Il est coutumier de dire que pour marquer son époque, il est nécessaire d’être en avance sur son temps. Adage putassier sans aucun doute mais qui reflète l’un des critères prépondérants pour expliquer le statut de chef d’œuvre ou d’œuvre culte dans le domaine artistique, la dimension pionnière dans le monde scientifique ou la notion d’exploit sportif. Dans ces pages, j’ai déjà traité de l’importance de l’Aurore, de La nuit du chasseur ou encore de La règle du jeu, long-métrages considérés par bon nombre d’historiens comme éminemment fondateurs du cinéma moderne. Pour parachever mon entreprise, il était logique de parler également de Citizen Kane, film qui incarne plus que tout autre cette notion si vague d’être en avance justement sur son temps.

Citizen Kane tient à l’origine du rêve dément d’un démiurge à l’ego aussi grand que son génie. Lorsque RKO lui accorde sa confiance pour le projet Citizen Kane, Orson Welles est déjà une star au sein de l’univers audiovisuel américain, après avoir terrifié bon nombre d’auditeurs lors du récit radiophonique d’une fausse attaque martienne. Canular célèbre qui valu à son conteur une renommée fulgurante, lui homme de théâtre et de court-métrages jusque là peu considéré. Embauché par la RKO, il échoue à réunir l’appui nécessaire pour adapter Au cœur des ténèbres de Joseph Conrad. Il décide alors de jeter son dévolu sur le projet Citizen Kane.
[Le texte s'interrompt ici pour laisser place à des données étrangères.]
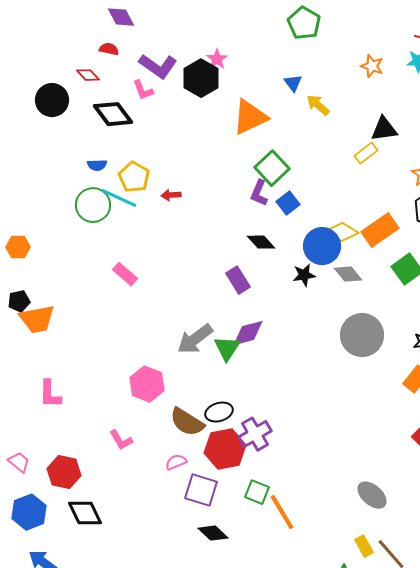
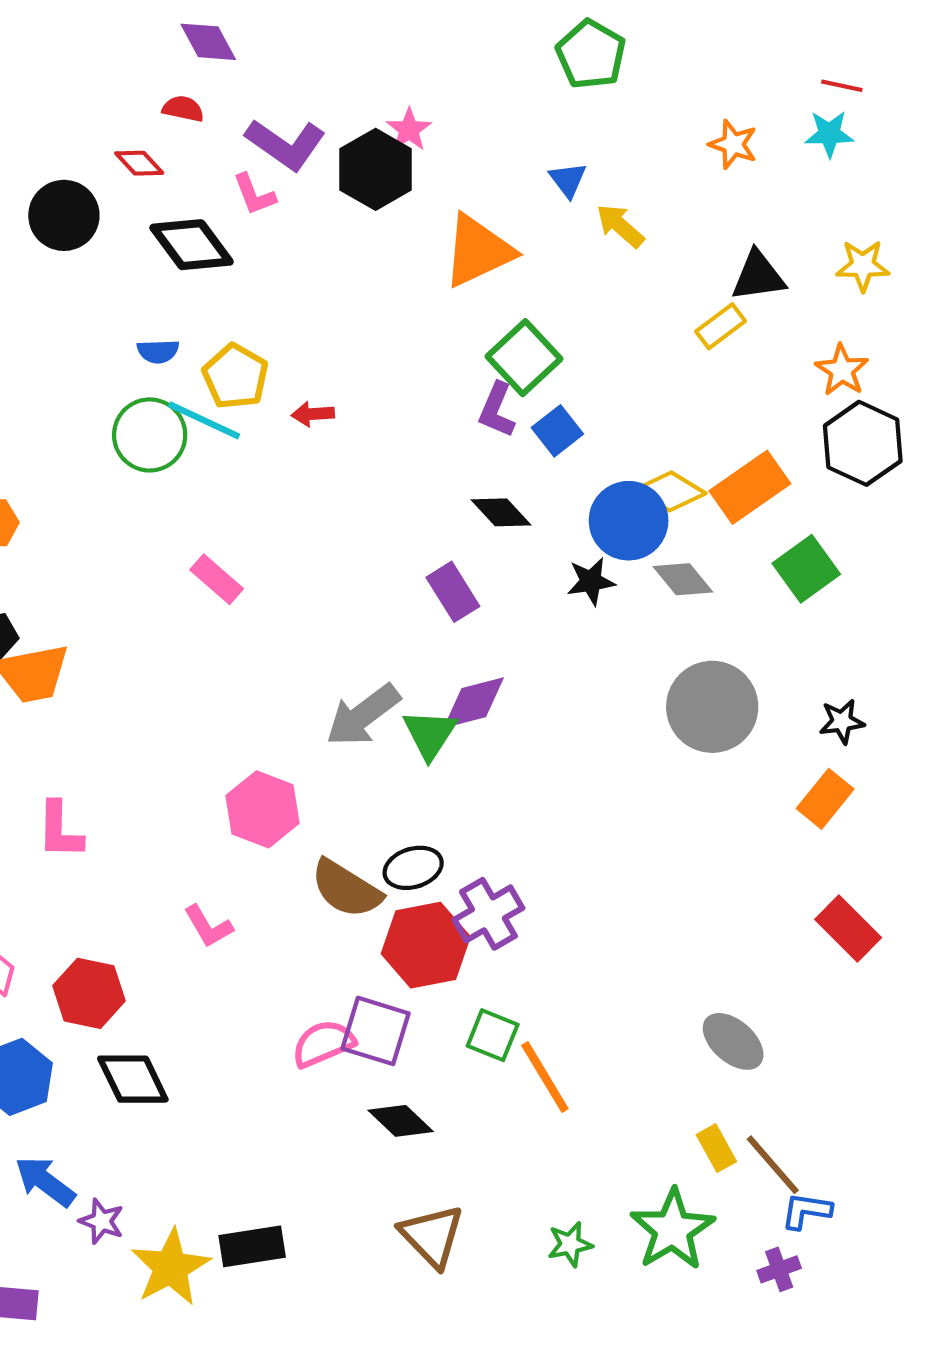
pink semicircle: (176, 462) -> (323, 1044), moved, size x1.4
Avec l’aide d‘Herman Mankiewicz (le frère d’un certain Joseph Mankiewicz), il entreprend de porter sur grand écran la biographie fictive d’un magnat de la presse mais ne se cache pas de s’inspirer de la vie du géant bien réel  William Randolph Hearst. Ce dernier rendu furieux par le contenu supposé du film, tenta vainement d’en interdire la sortie. Si le succès en salles ne sera pas au rendez-vous et l’accueil du public très mitigé, les critiques en revanchent ne tarirent pas d’éloges sur le film. Beaucoup découvriront le film après-guerre et notifieront qu’il y aurait un avant et un après Citizen Kane. Expression souvent volatile mais qui prend dans ce cas tout son sens encore de nos jours.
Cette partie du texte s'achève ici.